TASK GOAL.
Exclude the pictures, then restate every entry below exactly.

╭─ DATA EXCERPTS

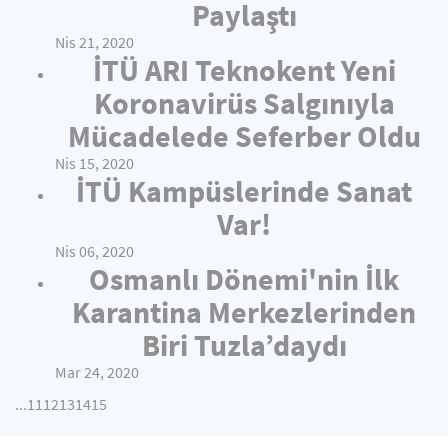
Paylaştı
Nis 21, 2020
İTÜ ARI Teknokent Yeni
Koronavirüs Salgınıyla
Mücadelede Seferber Oldu
Nis 15, 2020
İTÜ Kampüslerinde Sanat
Var!
Nis 06, 2020
Osmanlı Dönemi'nin İlk
Karantina Merkezlerinden
Biri Tuzla’daydı
Mar 24, 2020
...
11
12
13
14
15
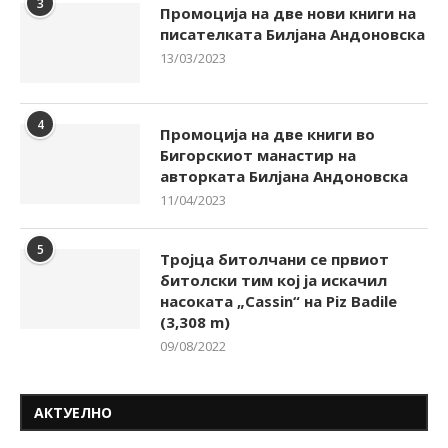
3
Промоција на две нови книги на
писателката Билјана Андоновска
13/03/2023
4
Промоција на две книги во
Бигорскиот манастир на
авторката Билјана Андоновска
11/04/2023
5
Тројца битолчани се првиот
битолски тим кој ја искачил
насоката „Cassin“ на Piz Badile
(3,308 m)
09/08/2022
АКТУЕЛНО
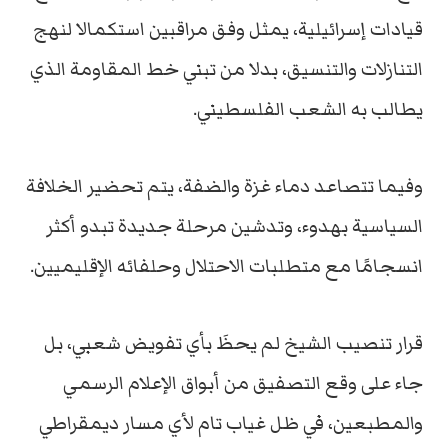
قيادات إسرائيلية، يمثل وفق مراقبين استكمالا لنهج
التنازلات والتنسيق، بدلا من تبني خط المقاومة الذي
يطالب به الشعب الفلسطيني.
وفيما تتصاعد دماء غزة والضفة، يتم تحضير الخلافة
السياسية بهدوء، وتدشين مرحلة جديدة تبدو أكثر
انسجامًا مع متطلبات الاحتلال وحلفائه الإقليميين.
قرار تنصيب الشيخ لم يحظَ بأي تفويض شعبي، بل
جاء على وقع التصفيق من أبواق الإعلام الرسمي
والمطبعين، في ظل غياب تام لأي مسار ديمقراطي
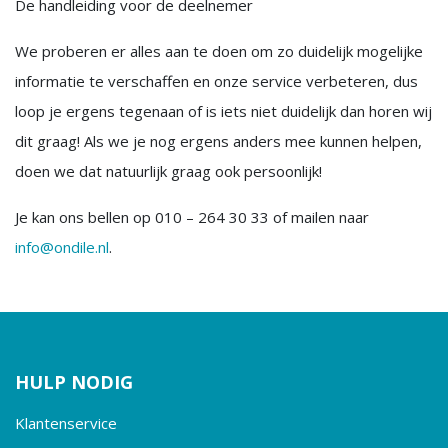
De handleiding voor de deelnemer
We proberen er alles aan te doen om zo duidelijk mogelijke
informatie te verschaffen en onze service verbeteren, dus
loop je ergens tegenaan of is iets niet duidelijk dan horen wij
dit graag! Als we je nog ergens anders mee kunnen helpen,
doen we dat natuurlijk graag ook persoonlijk!
Je kan ons bellen op 010 – 264 30 33 of mailen naar
info@ondile.nl
.
HULP NODIG
Klantenservice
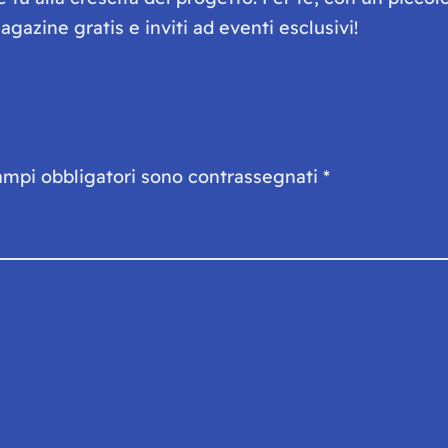
gazine gratis e inviti ad eventi esclusivi!
ampi obbligatori sono contrassegnati
*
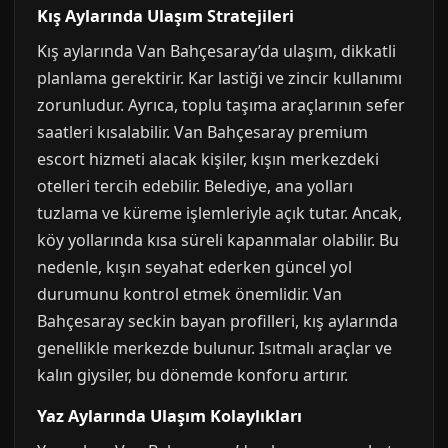
Kış Aylarında Ulaşım Stratejileri
Kış aylarında Van Bahçesaray’da ulaşım, dikkatli
planlama gerektirir. Kar lastiği ve zincir kullanımı
zorunludur. Ayrıca, toplu taşıma araçlarının sefer
saatleri kısalabilir. Van Bahçesaray premium
escort hizmeti alacak kişiler, kışın merkezdeki
otelleri tercih edebilir. Belediye, ana yolları
tuzlama ve küreme işlemleriyle açık tutar. Ancak,
köy yollarında kısa süreli kapanmalar olabilir. Bu
nedenle, kışın seyahat ederken güncel yol
durumunu kontrol etmek önemlidir. Van
Bahçesaray seckin bayan profilleri, kış aylarında
genellikle merkezde bulunur. Isıtmalı araçlar ve
kalın giysiler, bu dönemde konforu artırır.
Yaz Aylarında Ulaşım Kolaylıkları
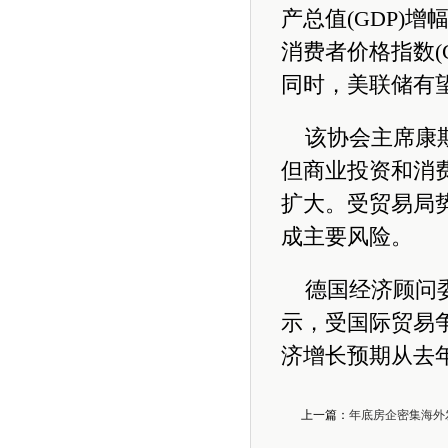
产总值(GDP)增
消费者价格指数(
同时，美联储有
该协会主席康
但商业投资和消
扩大。
受贸易局
成主要风险。
德国经济顾问
示，受国际贸易争
济增长预期从去年1
上一篇：
年底房企密集海外发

╰─

EXERCISE RESULT.
Paylaştı
Nis 21, 2020
İTÜ ARI Teknokent Yeni
Koronavirüs Salgınıyla
Mücadelede Seferber Oldu
Nis 15, 2020
İTÜ Kampüslerinde Sanat
Var!
Nis 06, 2020
Osmanlı Dönemi'nin İlk
Karantina Merkezlerinden
Biri Tuzla’daydı
Mar 24, 2020
...
11
12
13
14
15
3
Промоција на две нови книги на
писателката Билјана Андоновска
13/03/2023
4
Промоција на две книги во
Бигорскиот манастир на
авторката Билјана Андоновска
11/04/2023
5
Тројца битолчани се првиот
битолски тим кој ја искачил
насоката „Cassin“ на Piz Badile
(3,308 m)
09/08/2022
АКТУЕЛНО
قيادات إسرائيلية، يمثل وفق مراقبين استكمالا لنهج
التنازلات والتنسيق، بدلا من تبني خط المقاومة الذي
يطالب به الشعب الفلسطيني.
وفيما تتصاعد دماء غزة والضفة، يتم تحضير الخلافة
السياسية بهدوء، وتدشين مرحلة جديدة تبدو أكثر
انسجامًا مع متطلبات الاحتلال وحلفائه الإقليميين.
قرار تنصيب الشيخ لم يحظَ بأي تفويض شعبي، بل
جاء على وقع التصفيق من أبواق الإعلام الرسمي
والمطبعين، في ظل غياب تام لأي مسار ديمقراطي
De handleiding voor de deelnemer
We proberen er alles aan te doen om zo duidelijk mogelijke
informatie te verschaffen en onze service verbeteren, dus
loop je ergens tegenaan of is iets niet duidelijk dan horen wij
dit graag! Als we je nog ergens anders mee kunnen helpen,
doen we dat natuurlijk graag ook persoonlijk!
Je kan ons bellen op 010 – 264 30 33 of mailen naar
info@ondile.nl
.
HULP NODIG
Klantenservice
gazine gratis e inviti ad eventi esclusivi!
ampi obbligatori sono contrassegnati
*
Kış Aylarında Ulaşım Stratejileri
Kış aylarında Van Bahçesaray’da ulaşım, dikkatli
planlama gerektirir. Kar lastiği ve zincir kullanımı
zorunludur. Ayrıca, toplu taşıma araçlarının sefer
saatleri kısalabilir. Van Bahçesaray premium
escort hizmeti alacak kişiler, kışın merkezdeki
otelleri tercih edebilir. Belediye, ana yolları
tuzlama ve küreme işlemleriyle açık tutar. Ancak,
köy yollarında kısa süreli kapanmalar olabilir. Bu
nedenle, kışın seyahat ederken güncel yol
durumunu kontrol etmek önemlidir. Van
Bahçesaray seckin bayan profilleri, kış aylarında
genellikle merkezde bulunur. Isıtmalı araçlar ve
kalın giysiler, bu dönemde konforu artırır.
Yaz Aylarında Ulaşım Kolaylıkları
产总值(GDP)增
消费者价格指数(
同时，美联储有
该协会主席康
但商业投资和消
扩大。
受贸易局
成主要风险。
德国经济顾问
示，受国际贸易争
济增长预期从去年1
上一篇：
年底房企密集海外发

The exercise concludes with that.